Ce que reconnaît sans peine auprès d'ASI la spécialiste des vins du Monde, autrice de cet article Ophélie Neiman : son paragraphe sur le travail de Masson (spécialiste des vignes OGM jusqu'à ce que des militants écologistes détruisent ses cultures expérimentales) a été drastiquement coupé et réécrit avec des "imprécisions" lors de l'édition – plutôt des erreurs factuelles. En fait, un article de Masson, comparant bel et bien conventionnel, bio et biodynamie sur le plan agronomique, a été accepté pour examen par Nature... mais en vue d'une publication en 2022, sans garantie qu'elle franchisse l'étape cruciale de l'examen d'autres chercheurs (la fameuse "révision par les pairs").Et que dit cette étude ? Que si les vignes biodynamiques semblent en meilleure santé, il ignore pourquoi, se gardant bien de trancher entre les préparations à base de bouse, le suivi des phases de la lune... ou, tout simplement, la plus grande attention portée à leur vignes par ces vignerons très impliqués. Ce qui est d'ailleurs l'hypothèse privilégiée par la journaliste, à titre personnel.

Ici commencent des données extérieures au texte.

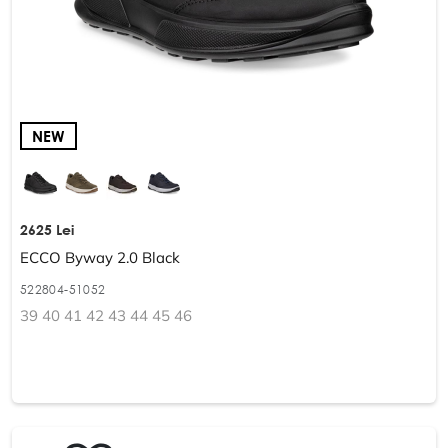
NEW
2625 Lei
ECCO Byway 2.0 Black
522804-51052
39 40 41 42 43 44 45 46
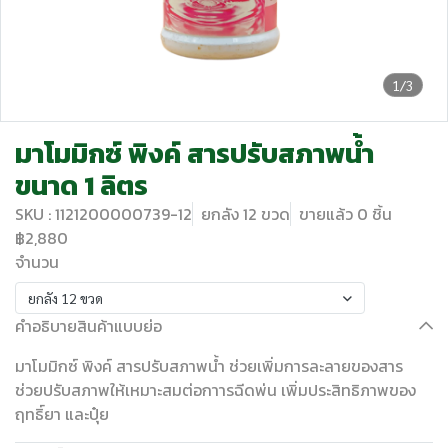
1/3
มาโมมิกซ์ พิงค์ สารปรับสภาพน้ำ
ขนาด 1 ลิตร
SKU : 1121200000739-12
ยกลัง 12 ขวด
ขายแล้ว 0 ชิ้น
฿2,880
จำนวน
ยกลัง 12 ขวด
คำอธิบายสินค้าแบบย่อ
มาโมมิกซ์ พิงค์ สารปรับสภาพน้ำ ช่วยเพิ่มการละลายของสาร
ช่วยปรับสภาพให้เหมาะสมต่อกาารฉีดพ่น เพิ่มประสิทธิภาพของ
ฤทธิ์ยา และปุ๋ย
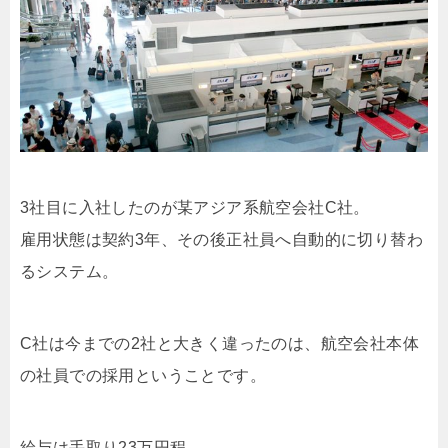
3社目に入社したのが某アジア系航空会社C社。
雇用状態は契約3年、その後正社員へ自動的に切り替わ
るシステム。
C社は今までの2社と大きく違ったのは、航空会社本体
の社員での採用ということです。
給与は手取り23万円程。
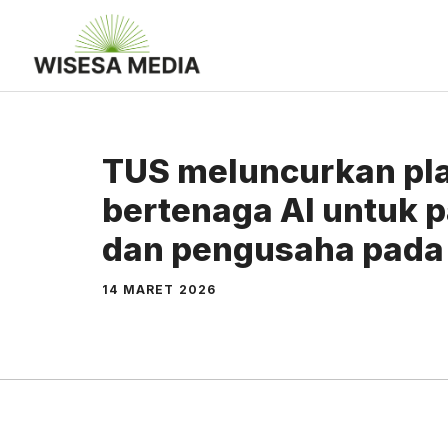
Langsung
ke
isi
TUS meluncurkan pla
bertenaga AI untuk p
dan pengusaha pada
14 MARET 2026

Outre ces critiques concernant directement leur série, les journalistes du Monde semblent ne pas avoir tenu compte des enquêtes solides et récentes mettant en cause le mouvement anthroposophique publiées en France (Le Mondediplomatique, Arte, Le Parisien, Slate, Charlie Hebdo, Complément d'Enquête, Sciences et Avenir) mais aussi en Allemagne ou en  Suède. Peut-être parce que les journalistes du Monde n'adhèrent pas à l'idée, sous-tendue par ces différentes enquêtes, que le mouvement anthroposophique est au fond un véritable pouvoir. À suivre.